Microsoft Fabric Part 17. Taskmaster Project. Adding more Pyspark code and meta data to the Transformed Data file

In Part 16 we created a pipeline to run through our 5 Notebooks.

We also ran some sql to check the data and found that Series 1 2 and 3 had been added 4 times into the delta parquet files.

We want to add more information through the run so we can error check the loading. So in this blog we are going back to the parquet files to make some changes.

This post will specifically be for the Transformed parquet file in the silver layer.

We are again, deleting al the files created and starting again. However, instead of starting with S1 S2 and S3 in the data lake we are going to start with S1 only. And build from there.

These amendments are made before we get started

Only the changes will be mentioned. We won’t go through all the code blocks again if there is no change to them.

Taskmaster Transformed

Update the Log Schema

We are changing our log file to include NoRows and contestanttransformednoRows (So we can check that we aren’t adding duplicates here)

from pyspark.sql import SparkSession
from pyspark.sql.types import StructType, StructField, StringType, IntegerType, DateType,TimestampType


# Create a Spark session
spark = SparkSession.builder.appName("CreateEmptyDataFrame").getOrCreate()

# Define the schema for the DataFrame
schema = StructType([
    StructField("filename", StringType(), True),
    StructField("processedTime", TimestampType(), True),
    StructField("NumberOfRows", IntegerType(), True),
    StructField("ContestantTransformedNumberOfRows", IntegerType(), True),
    StructField("fullyProcessedFlag", IntegerType(), True)
])


# Create an empty DataFrame with the specified schema
df_log  = spark.createDataFrame([], schema)
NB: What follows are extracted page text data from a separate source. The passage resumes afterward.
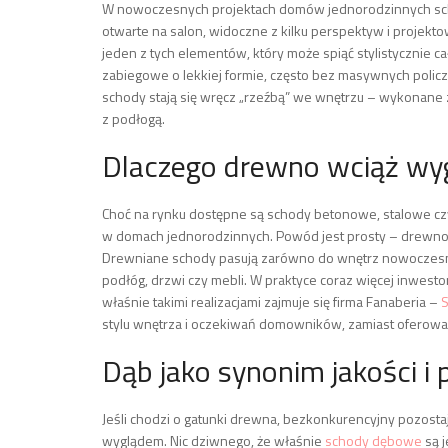
W nowoczesnych projektach domów jednorodzinnych schody
otwarte na salon, widoczne z kilku perspektyw i projekto
jeden z tych elementów, który może spiąć stylistycznie 
zabiegowe o lekkiej formie, często bez masywnych policzk
schody stają się wręcz „rzeźbą” we wnętrzu – wykonane 
z podłogą.
Dlaczego drewno wciąż wyg
Choć na rynku dostępne są schody betonowe, stalowe cz
w domach jednorodzinnych. Powód jest prosty – drewno ł
Drewniane schody pasują zarówno do wnętrz nowoczesnych
podłóg, drzwi czy mebli. W praktyce coraz więcej inwes
właśnie takimi realizacjami zajmuje się firma Fanaberia –
stylu wnętrza i oczekiwań domowników, zamiast oferowa
Dąb jako synonim jakości i 
Jeśli chodzi o gatunki drewna, bezkonkurencyjny pozosta
wyglądem. Nic dziwnego, że właśnie
schody dębowe
są 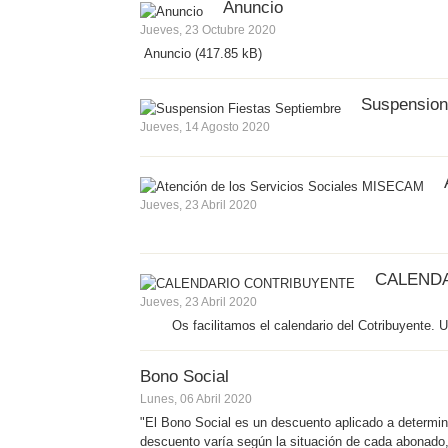
Anuncio
Jueves, 23 Octubre 2020
Anuncio (417.85 kB)
Suspension
Jueves, 14 Agosto 2020
Jueves, 23 Abril 2020
CALEND
Jueves, 23 Abril 2020
Os facilitamos el calendario del Cotribuyente. Un
Bono Social
Lunes, 06 Abril 2020
"El Bono Social es un descuento aplicado a determi
descuento varía según la situación de cada abonado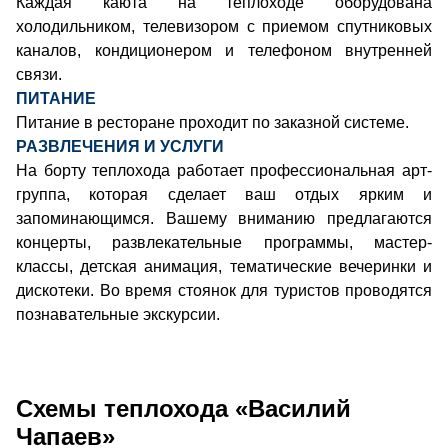
Каждая каюта на теплоходе оборудована
холодильником, телевизором с приемом спутниковых
каналов, кондиционером и телефоном внутренней
связи.
ПИТАНИЕ
Питание в ресторане проходит по заказной системе.
РАЗВЛЕЧЕНИЯ И УСЛУГИ
На борту теплохода работает профессиональная арт-
группа, которая сделает ваш отдых ярким и
запоминающимся. Вашему вниманию предлагаются
концерты, развлекательные программы, мастер-
классы, детская анимация, тематические вечеринки и
дискотеки. Во время стоянок для туристов проводятся
познавательные экскурсии.
Схемы теплохода «Василий
Чапаев»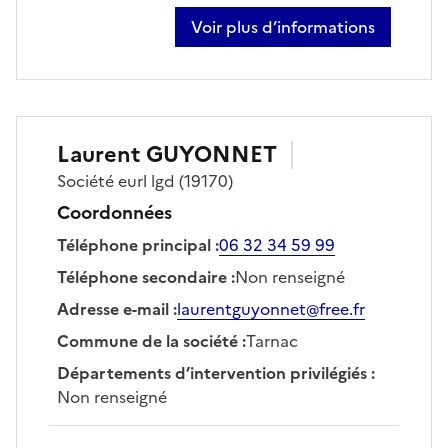
Voir plus d’informations
sur françois legros
Laurent
GUYONNET
Société
eurl lgd
(19170)
Coordonnées
Téléphone principal
:
06 32 34 59 99
Téléphone secondaire
:
Non renseigné
Adresse e-mail
:
laurentguyonnet@free.fr
Commune de la société
:
Tarnac
Départements d’intervention privilégiés
:
Non renseigné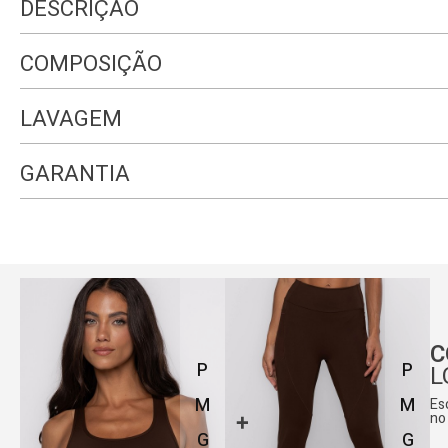
DESCRIÇÃO
COMPOSIÇÃO
LAVAGEM
GARANTIA
C
P
P
L
M
M
Es
no
G
G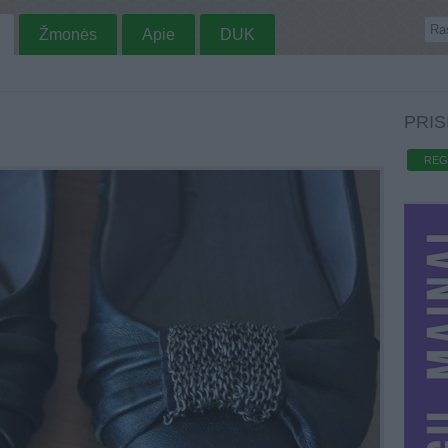
Žmonės
Apie
DUK
PRIS
REG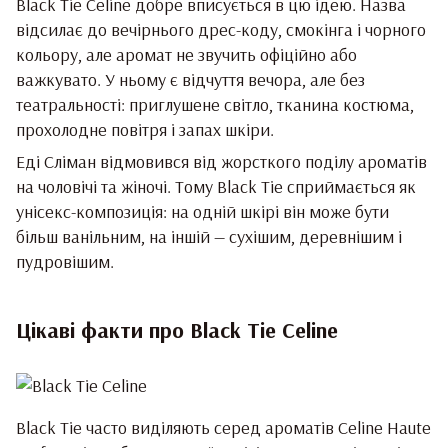
Black Tie Celine добре вписується в цю ідею. Назва
відсилає до вечірнього дрес-коду, смокінга і чорного
кольору, але аромат не звучить офіційно або
важкувато. У ньому є відчуття вечора, але без
театральності: приглушене світло, тканина костюма,
прохолодне повітря і запах шкіри.
Еді Сліман відмовився від жорсткого поділу ароматів
на чоловічі та жіночі. Тому Black Tie сприймається як
унісекс-композиція: на одній шкірі він може бути
більш ванільним, на іншій — сухішим, деревнішим і
пудровішим.
Цікаві факти про Black Tie Celine
Black Tie часто виділяють серед ароматів Celine Haute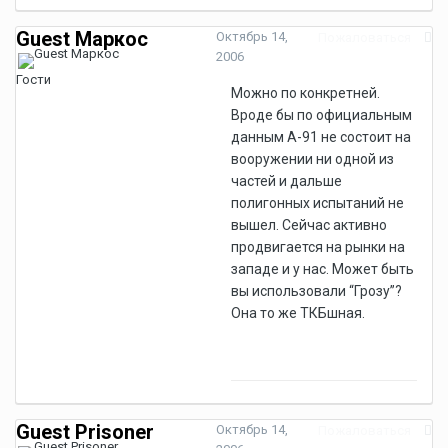
Guest Маркос
Октябрь 14,
Пожаловаться
2006
Гости
Можно по конкретней.
Вроде бы по официальным
данным А-91 не состоит на
вооружении ни одной из
частей и дальше
полигонных испытаний не
вышел. Сейчас активно
продвигается на рынки на
западе и у нас. Может быть
вы использовали “Грозу”?
Она то же ТКБшная.
Guest Prisoner
Октябрь 14,
Пожаловаться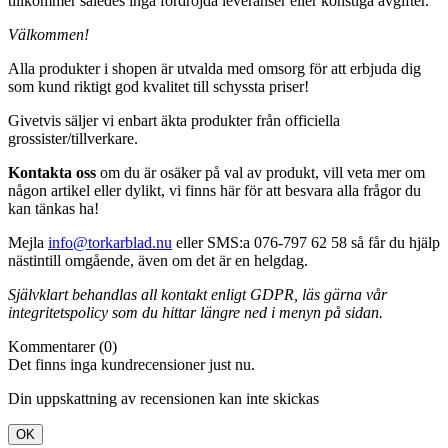
tillkommer således inga fördröjda leveranser eller konstiga avgifter.
Välkommen!
Alla produkter i shopen är utvalda med omsorg för att erbjuda dig
som kund riktigt god kvalitet till schyssta priser!
Givetvis säljer vi enbart äkta produkter från officiella
grossister/tillverkare.
Kontakta oss
om du är osäker på val av produkt, vill veta mer om
någon artikel eller dylikt, vi finns här för att besvara alla frågor du
kan tänkas ha!
Mejla
info@torkarblad.nu
eller SMS:a 076-797 62 58 så får du hjälp
nästintill omgående, även om det är en helgdag.
Självklart behandlas all kontakt enligt GDPR, läs gärna vår
integritetspolicy som du hittar längre ned i menyn på sidan.
Kommentarer (0)
Det finns inga kundrecensioner just nu.
Din uppskattning av recensionen kan inte skickas
OK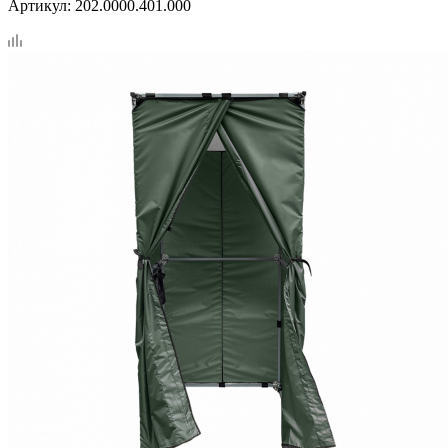
Артикул:
202.0000.401.000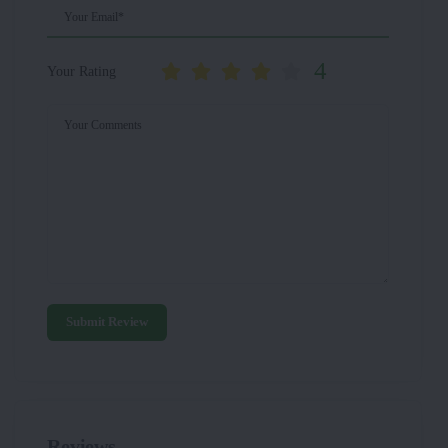
Your Email*
4
Your Rating
Your Comments
Submit Review
Reviews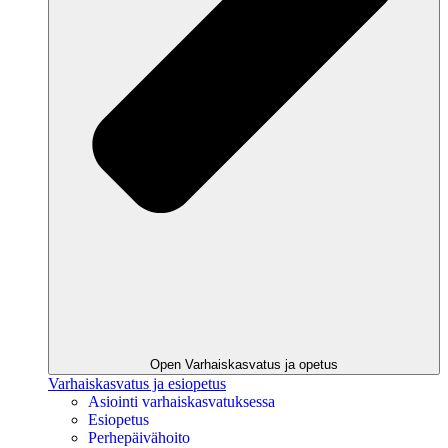
Open Varhaiskasvatus ja opetus
Varhaiskasvatus ja esiopetus
Asiointi varhaiskasvatuksessa
Esiopetus
Perhepäivähoito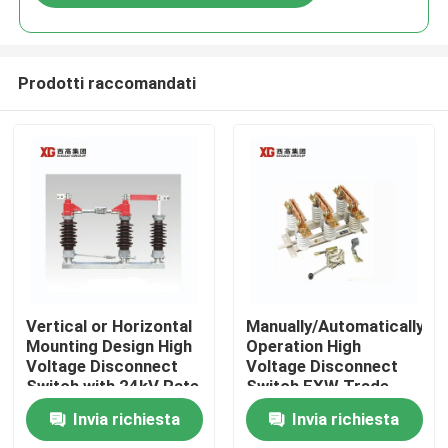
Prodotti raccomandati
Casa
Vertical or Horizontal
Manually/Automatically
Mounting Design High
Operation High
Voltage Disconnect
Voltage Disconnect
Prodotti
Switch with 24kV Rate
Switch EXW Trade
Voltage
Terms Product
Invia richiesta
Invia richiesta
Circa noi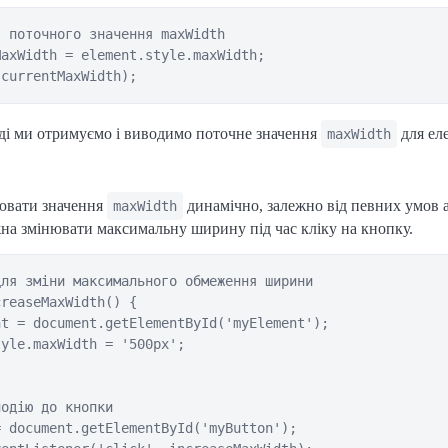
 поточного значення maxWidth

axWidth = element.style.maxWidth;

ді ми отримуємо і виводимо поточне значення
для ел
maxWidth
ювати значення
динамічно, залежно від певних умов а
maxWidth
на змінювати максимальну ширину під час кліку на кнопку.
ля зміни максимального обмеження ширини

reaseMaxWidth() {

t = document.getElementById('myElement');

yle.maxWidth = '500px';

одію до кнопки

 document.getElementById('myButton');
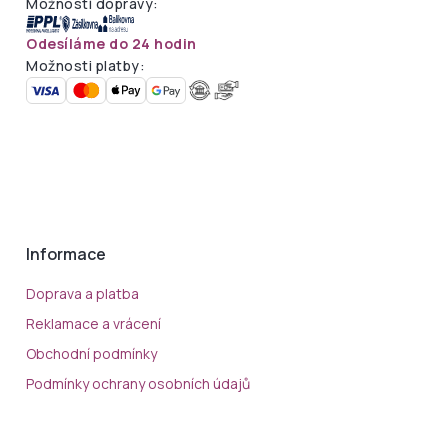
Možnosti dopravy:
Odesíláme do 24 hodin
Možnosti platby:
Informace
Doprava a platba
Reklamace a vrácení
Obchodní podmínky
Podmínky ochrany osobních údajů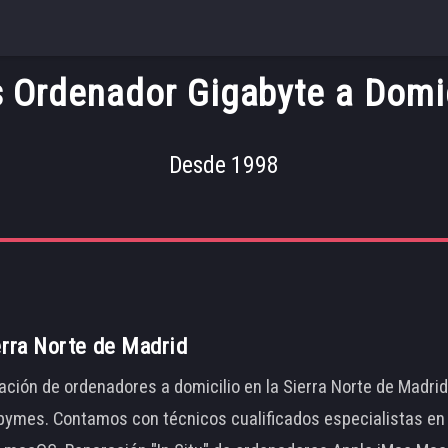
Ordenador Gigabyte a Domic
Desde 1998
erra Norte de Madrid
ación de ordenadores a domicilio en la Sierra Norte de Madri
ymes. Contamos con técnicos cualificados especialistas en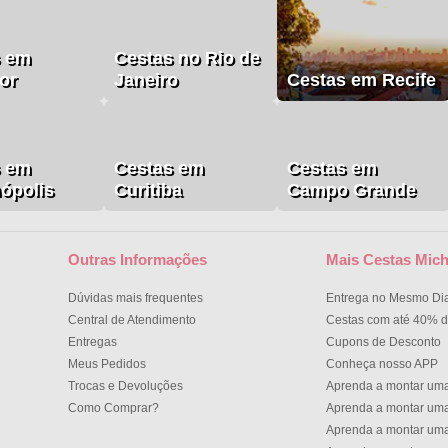
s em
Cestas no Rio de
or
Janeiro
Cestas em Recife
s em
Cestas em
Cestas em
nópolis
Curitiba
Campo Grande
Outras Informações
Mais Cestas Mich
Dúvidas mais frequentes
Entrega no Mesmo Di
Central de Atendimento
Cestas com até 40% d
Entregas
Cupons de Desconto
Meus Pedidos
Conheça nosso APP
Trocas e Devoluções
Aprenda a montar um
Como Comprar?
Aprenda a montar um
Aprenda a montar um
# Show the schema of the empty DataFrame
df_log.printSchema()

display(df_log)

Check ProcessedFiles exist

The next step is to check if the ProcessedFile exist. However, we want to change this file from parquet (file) to Delta parquet (Table) so this codeblock needs to change

from pyspark.sql.utils import AnalysisException

# Define the tablename
table_name = “SilverDebbiesTraininglh.ProcessedFiles”

# Check if the file exists
try:
spark.read.format(“delta”).table(table_name)

print(f”delta parquet {table_name} already exists. Skipping write operation.”)

except Exception as e:
if “TABLE_OR_VIEW_NOT_FOUND” in str(e):
# File does not exist, proceed with writing
df_log.write.format(“delta”).mode(“append”).saveAsTable(table_name)
print(f”File {table_name} does not exist. Writing data to {table_name}.”)

else:
# Re-raise the exception if it’s not the one we’re expecting
raise e

The variable e holds the exception object

The processedFiles file is now a Delta Parquet managed table. We will need to address this throughout the processing of the data.


List all the files that have already been processed

Another code block to change because we are now looking at tables, not files

# This creates a dataframe with the file names of all the files which have already been processed

df_already_processed = spark.sql("SELECT * FROM SilverDebbiesTraininglh.processedfiles")


display(df_already_processed)

At the moment, there is no data available.

Check the number of records again when null rows have been deleted

Part of the transform code. There is a possibility that there are null rows come through from the file.

We need to run the following code again after we remove the null rows

from pyspark.sql.functions import count

notmrows_df = dftm.groupBy("source_filename").agg(count("*").alias("NumberOfRows"))
   
display(notmrows_df)

We don’t want to log the number of rows and then find out that we have lots of null rows that have been lost and not recorded.

Join Contestants to Taskmaster data, only return contestants in the current set

Found an issue here. Josh is also in Champion of Champions and is in here twice. We only want S1. Therefore we need to change this join to reflect this.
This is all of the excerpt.